An incident commander needs to figure out why an internal tool suddenly started throwing 500 errors.

User Prompt:

"We have an active incident (ID 445566) regarding the internal admin dashboard. Check FireHydrant for any recent change events or deployments related to 'admin' or 'internal-tools'. If you find one from the last two hours, attach it to the incident as a suspect cause."

Execution Steps:

1. Claude calls list_all_fire_hydrant_changes, passing "admin" in the query parameter to filter the results.
2. Claude analyzes the returned JSON array, identifying a change event with a starts_at timestamp within the two-hour window.
3. Claude calls create_a_fire_hydrant_incident_change_event, passing the incident ID, the change event ID, and setting the type parameter strictly to suspect.

Result: The incident timeline is automatically updated with the exact deployment that likely broke the system, giving the engineering team an immediate target for rollback.

Scenario 3: The Post-Mortem Compiler

The incident is over, but the SOC 2 compliance paperwork still needs to be filed.

User Prompt:

"Incident 445566 is fully resolved. Generate the post-mortem using our standard template. Then, add a note to the incident timeline stating that the retrospective has been initiated and the compliance team will review it on Monday."

Execution Steps:

1. Claude calls create_a_fire_hydrant_incident_retrospective using the required incident and template IDs.
2. Claude calls create_a_fire_hydrant_incident_note with the incident ID, passing the visibility settings and the required text string.

Result: The bureaucratic overhead of incident management is handled automatically, ensuring compliance workflows are triggered without manual data entry.

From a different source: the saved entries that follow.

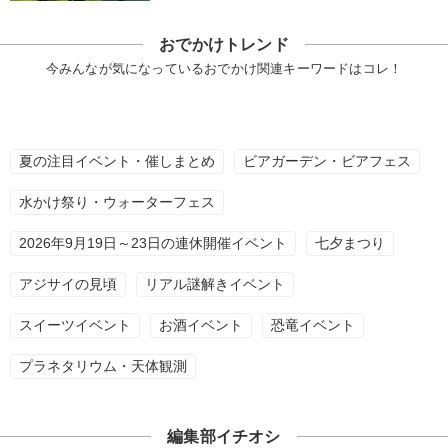
おでかけトレンド
今みんなが気になっているおでかけ関連キーワードはコレ！
夏の注目イベント・催しまとめ
ビアガーデン・ビアフェス
水かけ祭り・ウォーターフェス
2026年9月19日～23日の連休開催イベント
七夕まつり
アジサイの見頃
リアル謎解きイベント
スイーツイベント
お酒イベント
恐竜イベント
プラネタリウム・天体観測
編集部イチオシ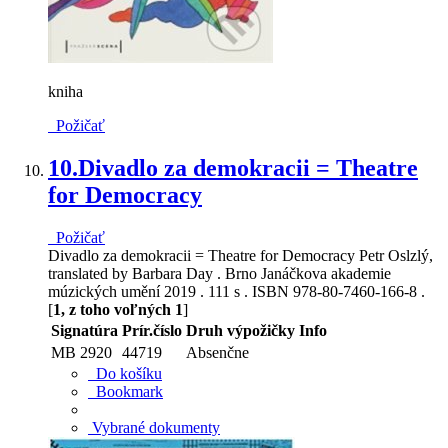
kniha
Požičať
10.
Divadlo za demokracii = Theatre
for Democracy
Požičať
Divadlo za demokracii = Theatre for Democracy Petr Oslzlý,
translated by Barbara Day . Brno Janáčkova akademie
múzických umění 2019 . 111 s . ISBN 978-80-7460-166-8 .
[
1, z toho voľných 1
]
Signatúra
Prír.číslo
Druh výpožičky
Info
MB 2920
44719
Absenčne
Do košíku
Bookmark
Vybrané dokumenty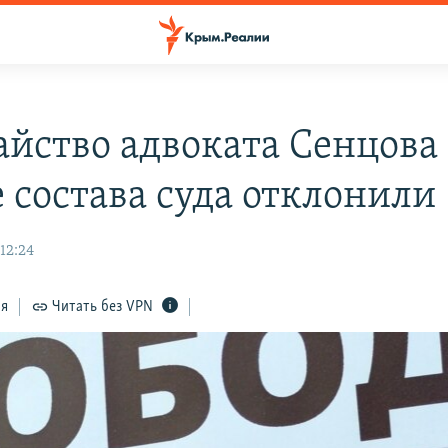
айство адвоката Сенцова
е состава суда отклонили
 12:24
ся
Читать без VPN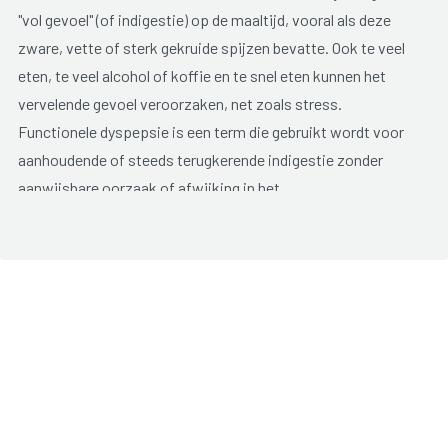
"vol gevoel" (of indigestie) op de maaltijd, vooral als deze
zware, vette of sterk gekruide spijzen bevatte. Ook te veel
eten, te veel alcohol of koffie en te snel eten kunnen het
vervelende gevoel veroorzaken, net zoals stress.
Functionele dyspepsie is een term die gebruikt wordt voor
aanhoudende of steeds terugkerende indigestie zonder
aanwijsbare oorzaak of afwijking in het
spijsverteringskanaal.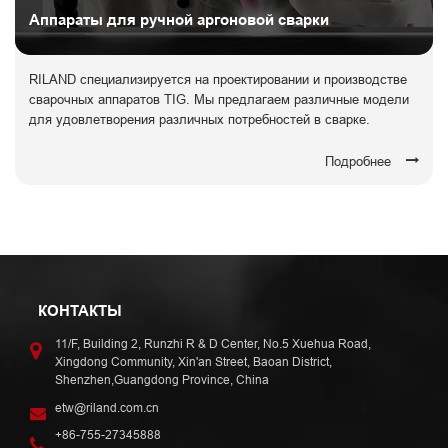
Аппараты для ручной аргоновой сварки
RILAND специализируется на проектировании и производстве
сварочных аппаратов TIG. Мы предлагаем различные модели
для удовлетворения различных потребностей в сварке.
Подробнее
КОНТАКТЫ
11/F, Building 2, Runzhi R & D Center, No.5 Xuehua Road,
Xingdong Community, Xin'an Street, Baoan District,
Shenzhen,Guangdong Province, China
etw@riland.com.cn
+86-755-27345888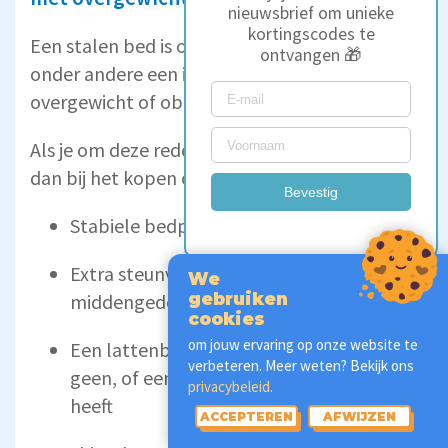
nieuwsbrief om unieke
kortingscodes te
Een stalen bed is ongelooflijk stevig. Dit is
ontvangen 🎁
onder andere een ideale eigenschap voor wie
overgewicht of obesitas heeft.
Als je om deze reden een stalen bed kiest, let
dan bij het kopen op de volgende aspecten:
Bevestig
Stabiele bedpoten
Extra steunvoeten of balken in het
We
middengedeelte
gebruiken
cookies
om jouw ervaring op onze website te
Een lattenbodem of bedbodem dat
verbeteren. Meer weten? Bekijk ons
geen, of een hoog maximaal gewicht
privacybeleid.
heeft
ACCEPTEREN
AFWIJZEN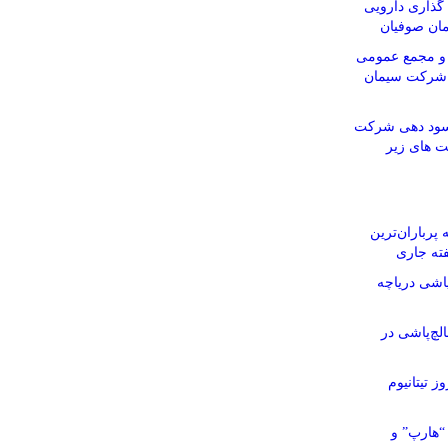
ذاری دارویی
مان صوفیان
و مجمع عمومی
م شرکت سیمان
 سود دهی شرکت
ت های زیر
پرباران‌ترین
ته جاری
اشی دریاچه
چ‌پاشی در
ز تیتانیوم
“هارپ” و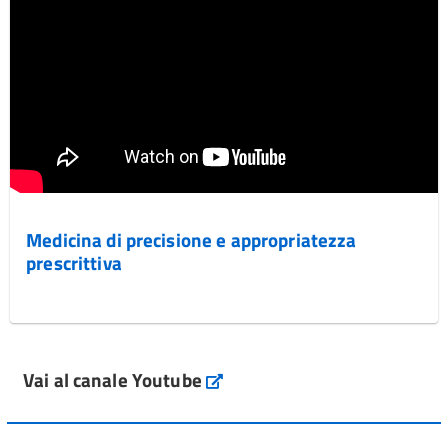
Medicina di precisione e appropriatezza
prescrittiva
Vai al canale Youtube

Security and Access Control

Giving an AI agent write access to your incident management system requires strict governance. Truto provides four distinct security levers at the MCP token level to limit the blast radius of your AI integrations:

• Method Filtering: You can configure the MCP server to restrict access by operation type. Setting config.methods to ["read"] ensures the agent can query incidents and change events, but fundamentally cannot trigger runbooks or create new incidents.
• Tag Filtering: Resources in Truto are tagged logically. By passing tags: ["incidents", "read_only"] during server generation, you enforce that the MCP server only exposes endpoints matching those exact tags, hiding sensitive administrative endpoints.
• Additional API Authentication: By default, possession of the MCP URL grants access. For enterprise environments, setting require_api_token_auth: true forces the client to pass a valid Truto API token in the Authorization header, meaning the URL alone is useless without valid secondary credentials.
• Ephemeral Servers: You can set an expires_at timestamp when generating the server. Once the timestamp is reached, the distributed storage layer automatically invalidates the token, instantly severing the LLM's connection to FireHydrant - ideal for granting temporary access during an active war room scenario.

Moving from Triage to Autonomous Remediation

Connecting FireHydrant to Claude using an MCP server does more than just save time on data entry. It transforms your incident management platform from a passive ledger of outages into an active participant in the remediation process.

By offloading the boilerplate of tool generation, API schema mapping, and rate limit normalization to Truto, your engineering team can focus on writing better agent prompts and designing more robust runbooks. The days of hunting through logs while the system burns are ending; the future of SRE is agentic orchestration.